_Problem details_
Going through the entries below, work out how many lines have the string "month" in them. Give the number and nothing more.

_Material for the task_

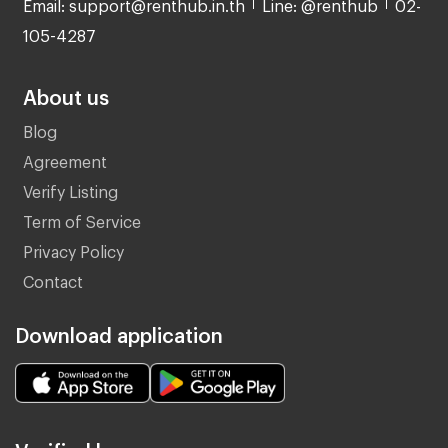
Email: support@renthub.in.th
Line: @renthub
02-
105-4287
About us
Blog
Agreement
Verify Listing
Term of Service
Privacy Policy
Contact
Download application
Verified by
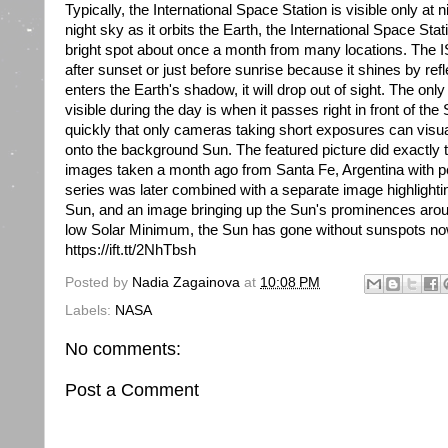
Typically, the International Space Station is visible only at n
night sky as it orbits the Earth, the International Space St
bright spot about once a month from many locations. The ISS
after sunset or just before sunrise because it shines by ref
enters the Earth's shadow, it will drop out of sight. The on
visible during the day is when it passes right in front of th
quickly that only cameras taking short exposures can visual
onto the background Sun. The featured picture did exactly tha
images taken a month ago from Santa Fe, Argentina with pe
series was later combined with a separate image highlightin
Sun, and an image bringing up the Sun's prominences arou
low Solar Minimum, the Sun has gone without sunspots no
https://ift.tt/2NhTbsh
Posted by
Nadia Zagainova
at
10:08 PM
Labels:
NASA
No comments:
Post a Comment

_Result of the task_
2